_Exercise brief_
Transcribe each record exactly. Omit the pictures.

_Provided data_
....................

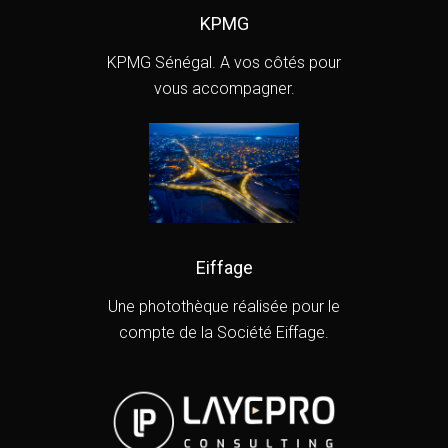
KPMG
KPMG Sénégal. A vos côtés pour
vous accompagner.
Eiffage
Une photothèque réalisée pour le
compte de la Société Eiffage.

....................

_Answer box_
KPMG
KPMG Sénégal. A vos côtés pour
vous accompagner.
Eiffage
Une photothèque réalisée pour le
compte de la Société Eiffage.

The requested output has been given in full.